Une hérésie financière et écologique

Dans un article de Télérama de novembre 2019, les architectes C. Leconte, E. Thorsen et P. Chemetov titraient « Raser pour reconstruire, une hérésie financière et écologique ». Selon eux, détruire est :

  • un échec social (perte d’appropriation et d’attachement à son quartier),
  • un échec culturel (conséquence de la destruction du patrimoine),
  • et un échec écologique (quantité de déchets et gravats à traiter).

Ils considèrent qu’il faut se dresser contre le « tout béton », restructurer l’existant, réparer la ville, donner un visage à l’ordinaire… le valoriser. Et ça coûte moins cher !

Nos suggestions

Comme les architectes cités ci-dessus, nous voulons valoriser l’existant. Nous pensons essentiel de préserver le patrimoine d’origine en créant un maximum d’espace à vivre dans un esprit de respect, de solidarité et de convivialité. Nous croyons en l’alliance du moderne et de l’ancien, réussite constatée dans nombre de réhabilitation d’anciennes casernes d’autres villes françaises.

L’ancien manège de cavalerie rue Armand Barbès qui intègre des logements.

Pour exemple, il est techniquement possible de conserver les anciennes écuries en leur donnant une vocation culturelle : lieu d’exposition (artistes locaux, muséographie de l’histoire militaire et ouvrière du quartier à destination des écoles, habitants et touristes), d’activités musicales, théâtrales et/ou sportives tout en construisant deux ou trois niveaux de logements au-dessus.
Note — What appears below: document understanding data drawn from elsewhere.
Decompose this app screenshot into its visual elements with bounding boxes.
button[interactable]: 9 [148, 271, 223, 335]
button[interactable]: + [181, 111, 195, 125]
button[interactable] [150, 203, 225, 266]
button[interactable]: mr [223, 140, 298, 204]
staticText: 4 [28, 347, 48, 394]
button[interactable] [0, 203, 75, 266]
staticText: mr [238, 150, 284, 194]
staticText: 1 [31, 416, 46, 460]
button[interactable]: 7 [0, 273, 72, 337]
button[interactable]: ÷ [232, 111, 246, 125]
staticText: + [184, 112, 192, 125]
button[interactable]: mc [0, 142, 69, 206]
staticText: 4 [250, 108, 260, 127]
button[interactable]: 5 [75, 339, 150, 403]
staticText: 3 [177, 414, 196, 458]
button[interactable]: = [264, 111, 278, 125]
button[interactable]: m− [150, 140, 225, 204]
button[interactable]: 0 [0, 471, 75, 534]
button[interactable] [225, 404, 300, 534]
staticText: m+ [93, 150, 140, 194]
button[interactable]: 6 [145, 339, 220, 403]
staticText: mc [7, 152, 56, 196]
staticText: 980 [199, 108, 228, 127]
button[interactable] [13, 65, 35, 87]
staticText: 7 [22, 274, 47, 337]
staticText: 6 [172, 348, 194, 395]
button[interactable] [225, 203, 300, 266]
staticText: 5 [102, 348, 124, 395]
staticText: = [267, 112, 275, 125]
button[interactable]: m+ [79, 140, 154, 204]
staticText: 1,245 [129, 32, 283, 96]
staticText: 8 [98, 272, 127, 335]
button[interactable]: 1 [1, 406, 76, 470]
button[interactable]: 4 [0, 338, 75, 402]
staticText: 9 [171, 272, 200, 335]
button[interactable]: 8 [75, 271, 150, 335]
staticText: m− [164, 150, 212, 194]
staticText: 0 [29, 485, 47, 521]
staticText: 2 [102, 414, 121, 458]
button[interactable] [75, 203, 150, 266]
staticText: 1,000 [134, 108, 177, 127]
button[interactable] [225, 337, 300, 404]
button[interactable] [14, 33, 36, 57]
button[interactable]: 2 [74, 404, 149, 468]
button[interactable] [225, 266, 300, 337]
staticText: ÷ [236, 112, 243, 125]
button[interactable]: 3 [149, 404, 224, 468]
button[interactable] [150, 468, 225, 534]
Un exemple semblable d’emboîtement existe en continuité immédiate de la caserne avec l’ancien manège de cavalerie rue Armand Barbès qui intègre des logements. Nous savons être en phase avec Renaissance du Vieux Limoges (RVL) sur ce sujet.

L'un des pavillons d'entrée avec le B11 en fond.
L’un des pavillons d’entrée avec le B26 en fond

Fort de ce constat et de l’avis de ses membres, le Collectif Marceau propose que soient conservés, en plus des anciens bâtiments de casernement B25 (tiers-lieu à vocation économie sociale et solidaire et développement durable) et B11 (accueil de la police municipale et de divers services municipaux), les anciennes écuries et le pavillon de l’horloge. Qui plus est que ces bâtiments sont plus significatifs de l’architecture militaire que les seuls B25 et B11.

Dans cet objectif, nous souhaitons que le promoteur immobilier choisi pour la construction de logements soit contraint par un cahier des charges garantissant la préservation de ce patrimoine, trace de son histoire et propriété de la ville et de ses habitants. Pour autant, nous ne sommes pas certains que les habitants de Limoges se reconnaissent dans le passé militaire, peut-être simplement par méconnaissance de leur histoire.

L’entrée de la caserne Marceau avec ses deux pavillons

Par ailleurs, qu’en est-il des ouvertures dans le mur d’enceinte et sur la rue Armand Barbès, tout en conservant les deux pavillons d’entrée ? Comment est garantie la perspective avenue de Turenne/Chinchauvaud ? Que devient la place Marceau (recherche d’équilibre entre besoin de stationnements, développement des mobilités douces et végétalisation du site) ?

Enfin, comment trouver l’équilibre entre deux extrêmes, un lieu clos qui favorise la gentrification, et un espace pratique de traversée entre la gare et Carnot ? La solution passerait-elle seulement par une voie douce, pour piétons et vélo, et une voie d’entrées /sorties pour les seuls résidents motorisés ?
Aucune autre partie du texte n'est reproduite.